Purchasing beans from these interior farms brings income via a livelihood the elders are passionate about and discourages logging and deforestation of the indigenous land.
River-Sea Chocolates believes the flavor specific to bean type, soil, climate, and the grower's touch are all to be celebrated. Most of the world's chocolate comes from big-chocolate processing facilities that mix commodity purchased cacao from bean brokers around the globe and process them together. What's lost in this approach is the unique regional qualities of each tree species and environment.

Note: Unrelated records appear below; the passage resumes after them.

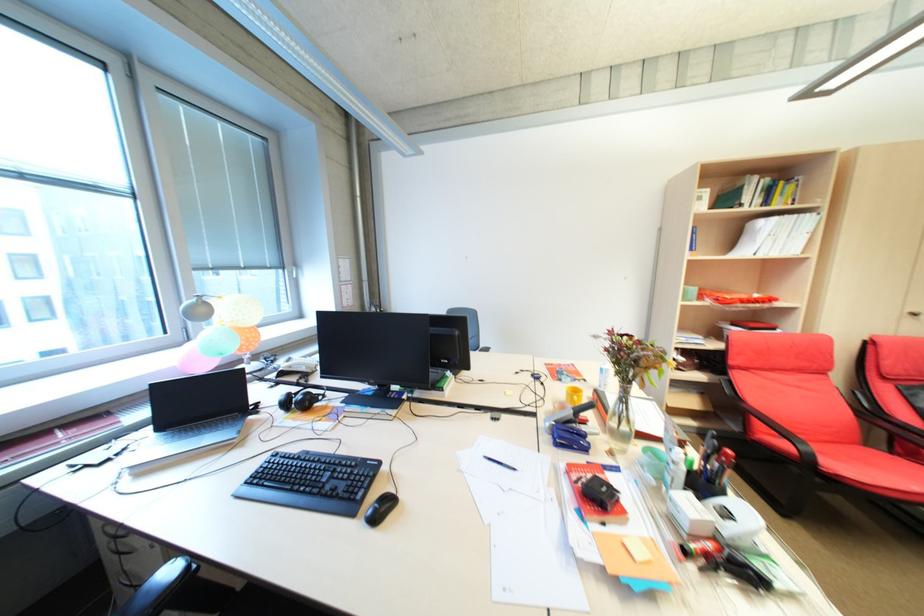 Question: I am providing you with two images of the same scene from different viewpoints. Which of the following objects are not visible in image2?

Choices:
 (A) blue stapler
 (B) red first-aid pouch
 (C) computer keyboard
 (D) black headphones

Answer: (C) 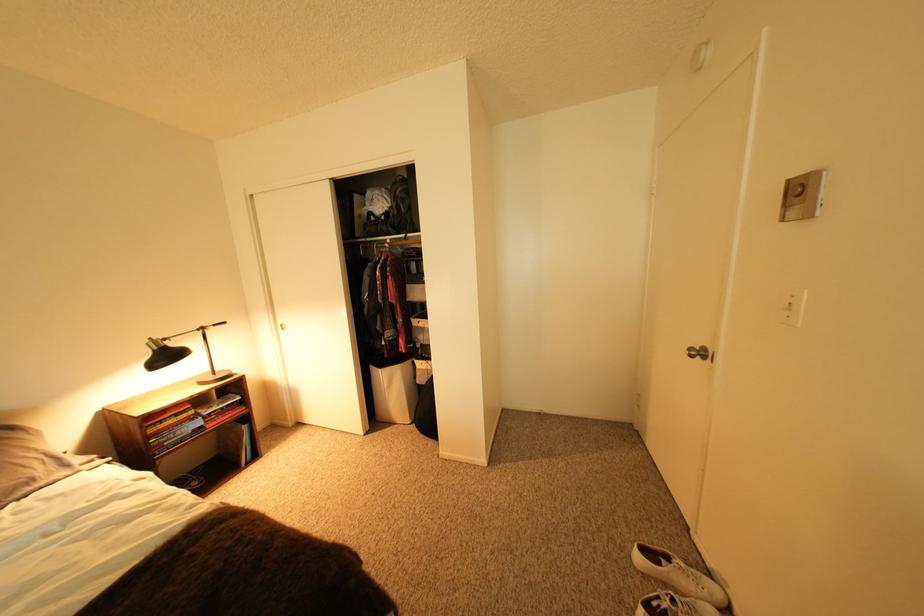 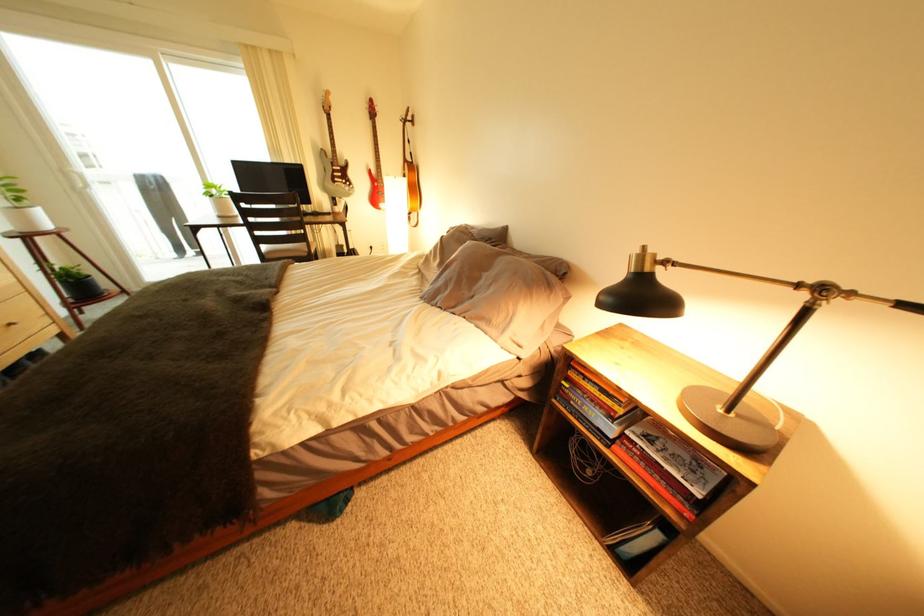 In the second image, find the point that corresponds to the point at 45,482 in the first image.

(503, 323)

Just like wine made with grapes from different regions carry distinct flavors, explore the world of chocolate by tasting the difference in our beans.
La Colonia - Nicaragua
La Colonia is a community of hard working farmers in mountainous rainforests with no roads of electricity. They were cut off from industry and market knowledge that could help them earn a fair price for their harvests and were subjugated by buyers to only about $1.66/ day.

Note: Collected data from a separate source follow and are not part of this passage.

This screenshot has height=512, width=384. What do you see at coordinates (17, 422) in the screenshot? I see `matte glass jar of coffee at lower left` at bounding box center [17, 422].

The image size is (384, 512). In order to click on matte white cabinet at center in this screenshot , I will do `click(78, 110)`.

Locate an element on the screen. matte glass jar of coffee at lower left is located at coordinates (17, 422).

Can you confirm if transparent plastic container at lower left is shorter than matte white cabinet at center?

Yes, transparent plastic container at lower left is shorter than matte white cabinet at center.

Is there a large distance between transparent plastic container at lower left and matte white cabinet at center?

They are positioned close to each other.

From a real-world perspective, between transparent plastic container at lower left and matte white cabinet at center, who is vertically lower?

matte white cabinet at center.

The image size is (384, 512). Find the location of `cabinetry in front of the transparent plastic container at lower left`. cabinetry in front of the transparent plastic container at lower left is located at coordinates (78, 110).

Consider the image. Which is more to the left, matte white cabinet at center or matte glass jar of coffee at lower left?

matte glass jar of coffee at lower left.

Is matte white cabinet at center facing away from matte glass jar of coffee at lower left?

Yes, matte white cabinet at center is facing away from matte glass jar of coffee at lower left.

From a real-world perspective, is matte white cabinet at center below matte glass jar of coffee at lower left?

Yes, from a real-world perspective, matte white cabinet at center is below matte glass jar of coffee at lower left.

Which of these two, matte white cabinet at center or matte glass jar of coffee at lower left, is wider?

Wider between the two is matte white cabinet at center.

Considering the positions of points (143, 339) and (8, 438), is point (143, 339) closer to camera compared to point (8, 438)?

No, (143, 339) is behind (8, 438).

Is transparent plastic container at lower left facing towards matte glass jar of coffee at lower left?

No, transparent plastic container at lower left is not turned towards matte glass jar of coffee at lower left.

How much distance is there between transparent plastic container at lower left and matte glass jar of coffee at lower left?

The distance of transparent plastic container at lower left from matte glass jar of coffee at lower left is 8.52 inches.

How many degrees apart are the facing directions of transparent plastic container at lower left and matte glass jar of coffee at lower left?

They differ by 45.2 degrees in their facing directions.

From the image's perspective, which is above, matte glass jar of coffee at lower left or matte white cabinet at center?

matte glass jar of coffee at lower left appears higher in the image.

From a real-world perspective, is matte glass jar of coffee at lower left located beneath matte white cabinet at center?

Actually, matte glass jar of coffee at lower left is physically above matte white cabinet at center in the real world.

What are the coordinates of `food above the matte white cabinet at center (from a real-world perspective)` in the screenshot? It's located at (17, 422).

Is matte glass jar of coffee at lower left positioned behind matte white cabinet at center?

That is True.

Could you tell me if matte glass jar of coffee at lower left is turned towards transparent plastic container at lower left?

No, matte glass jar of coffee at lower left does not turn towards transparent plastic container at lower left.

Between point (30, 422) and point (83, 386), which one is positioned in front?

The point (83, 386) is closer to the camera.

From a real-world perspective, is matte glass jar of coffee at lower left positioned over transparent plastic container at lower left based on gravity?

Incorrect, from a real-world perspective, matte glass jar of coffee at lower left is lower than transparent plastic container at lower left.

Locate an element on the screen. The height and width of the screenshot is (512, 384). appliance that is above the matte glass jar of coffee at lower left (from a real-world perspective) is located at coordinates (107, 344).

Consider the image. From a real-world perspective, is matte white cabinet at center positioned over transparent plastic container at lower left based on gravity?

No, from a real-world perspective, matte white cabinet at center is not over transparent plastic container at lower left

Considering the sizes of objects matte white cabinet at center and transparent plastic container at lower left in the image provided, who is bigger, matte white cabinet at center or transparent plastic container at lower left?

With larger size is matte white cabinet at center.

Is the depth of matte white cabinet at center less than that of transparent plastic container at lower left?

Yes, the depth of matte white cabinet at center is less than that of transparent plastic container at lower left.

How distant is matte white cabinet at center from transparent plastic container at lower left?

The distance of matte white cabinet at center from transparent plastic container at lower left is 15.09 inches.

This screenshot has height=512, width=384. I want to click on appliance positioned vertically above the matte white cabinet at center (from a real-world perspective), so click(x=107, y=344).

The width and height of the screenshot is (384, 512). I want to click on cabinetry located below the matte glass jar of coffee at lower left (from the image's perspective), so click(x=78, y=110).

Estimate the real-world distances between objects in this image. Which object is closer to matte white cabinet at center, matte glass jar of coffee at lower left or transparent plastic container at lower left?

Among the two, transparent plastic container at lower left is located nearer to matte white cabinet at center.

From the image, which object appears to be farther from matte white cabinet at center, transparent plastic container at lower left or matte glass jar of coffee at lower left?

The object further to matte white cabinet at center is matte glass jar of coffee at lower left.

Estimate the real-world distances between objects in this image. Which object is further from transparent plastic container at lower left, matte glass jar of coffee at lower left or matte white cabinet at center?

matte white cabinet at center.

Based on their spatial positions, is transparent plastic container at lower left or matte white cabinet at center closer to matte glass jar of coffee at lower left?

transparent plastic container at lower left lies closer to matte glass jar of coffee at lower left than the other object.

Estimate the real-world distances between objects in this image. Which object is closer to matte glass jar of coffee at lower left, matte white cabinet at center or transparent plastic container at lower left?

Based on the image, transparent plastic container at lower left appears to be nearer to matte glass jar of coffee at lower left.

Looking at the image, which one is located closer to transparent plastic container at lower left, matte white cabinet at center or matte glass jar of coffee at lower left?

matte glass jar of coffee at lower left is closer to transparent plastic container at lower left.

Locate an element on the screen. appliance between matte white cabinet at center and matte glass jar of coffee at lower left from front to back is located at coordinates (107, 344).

With the help of volunteer cacao agricultural specialists, the farmers (men and women) are now able to ferment and dry cacao beans, and have gained access to buyers willing to pay a price commensurate with the quality of their cacao. The community has selected roads and electricity as their first two community goals for the revenue.
Kilombero Valley - Tanzania
Winner of the 2017 Cacao of Excellence award, Tanzanian cocoa is among the best in the world. Kokao Kamili cooperative in the Kilombero Valley borders the Udzungwa Mountains, an area surrounded by highly fertile land with good rainfall.

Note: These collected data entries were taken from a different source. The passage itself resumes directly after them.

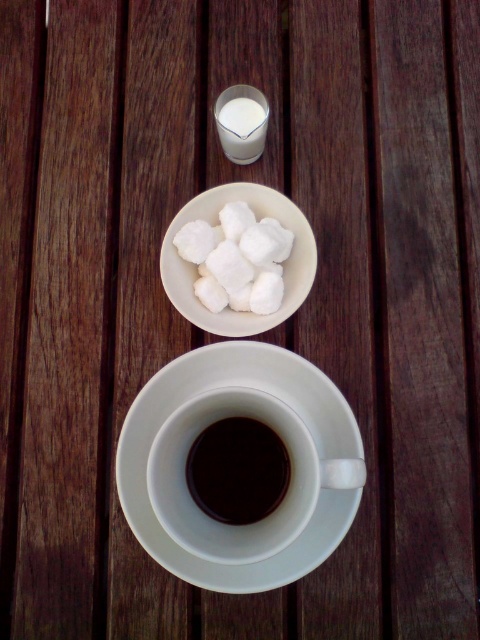 Question: Which object is closer to the camera taking this photo?

Choices:
 (A) white sugar cubes at center
 (B) white ceramic saucer at center
 (C) black matte cup at center

Answer: (B)

Question: Is white ceramic saucer at center below white sugar cubes at center?

Choices:
 (A) yes
 (B) no

Answer: (A)

Question: Which object is positioned closest to the white sugar cubes at center?

Choices:
 (A) white ceramic saucer at center
 (B) black matte cup at center

Answer: (A)

Question: Is white sugar cubes at center to the right of black matte cup at center from the viewer's perspective?

Choices:
 (A) no
 (B) yes

Answer: (A)

Question: In this image, where is white sugar cubes at center located relative to black matte cup at center?

Choices:
 (A) above
 (B) below

Answer: (A)

Question: Based on their relative distances, which object is farther from the black matte cup at center?

Choices:
 (A) white sugar cubes at center
 (B) white ceramic saucer at center

Answer: (A) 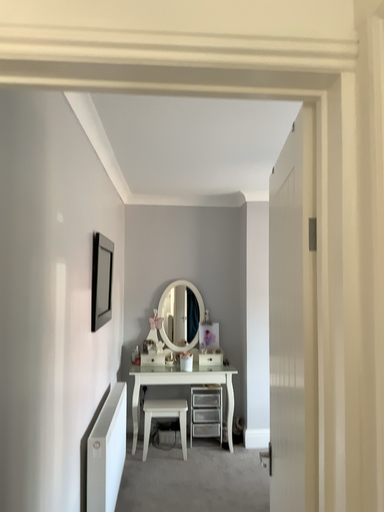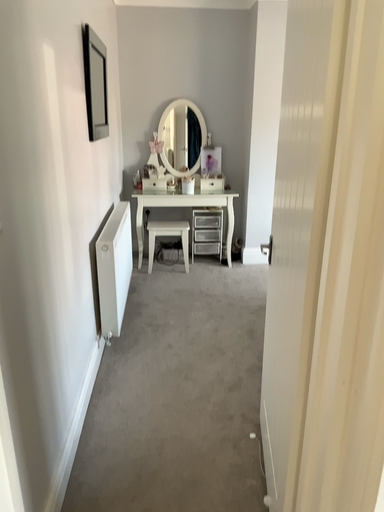 Question: Which way did the camera rotate in the video?

Choices:
 (A) rotated downward
 (B) rotated upward

Answer: (A)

Kokoa Kamili works with approximately 1,500 small shareholder farmers, most of whom farm between 0.5-2 acres of cocoa.
Farms receive well above the market rate compensation and are paid immediately after the cooperative receives its wet beans.
Dak Nog- Vietnam
Daknong province is located in the southwest of Vietnam’s Central Highlands. The region is known for the cultivation of coffee, pepper, and rubber.
Our beans are sourced through a French based company who works directly with family-owned cocoa farms across Vietnam. In each region, they partner with cacao groups of 30-40 members. Each group has a leader who, besides having a farm of 2-3 hectares, also buys wet beans from the others in the group and ferments them in wooden boxes at their farm. They purchase the cacao well beyond Fair Trade prices.
Vanua Levu - Fiji
Matasawalevu Cocoa Farm located on 100 acres in the hills of Dreketi, Macuata in Northern Fiji. The farm is part of a cocoa industry revitalization project led by Arif Khan of Cacao Fiji. Arif started Cacao Fiji in 2014 after tasting a chocolate bar sourced from Fiji beans and talking to farmers about the difficulties they had finding markets for their cocoa. Arif was inspired to return to his home country and build a link to the craft chocolate movement.
In 2015, Cacao Fiji’s Matasawalevu Cocoa was selected to be included in the 50 best samples leading up to the final International Cocoa Awards.
Ucayali River - Peru
Ucayali River Cacao is a central fermentary that works with cocoa farmers along the Ucayali River outside of the Peruvian city of Pucallpa. The region has historically been afflicted with unrest from narco-trafficking and the presence of the Shining Path militant group. Ucayali River Cacao has partnered with USAID and Alianza Peru to give local farmers access to an alternate market to cocaine. Working with around 400 smallholder farmers with one to three hectares of land each, Ucayali River Cacao buys wet cacao at a premium price.
Anamalai - India
Anamalai Farm is a cocoa, coconut, and nutmeg farm located near the town of Pollachi, in a region famous throughout India for its high quality coconuts. Harish Manoj and Karthi Palaniswamy, who own and operate Anamalai, have intercropped their own coconut palms with cocoa and nutmeg trees to diversify and keep the land healthy. They manage their water use with drip irrigation and keep a small herd of cows for weeding and manure compost. While the majority of the harvest is processed for export, a small portion goes to Harish and Karthi’s local line of bean to bar chocolates, which they are producing to keep up with India’s growing demand for craft chocolate.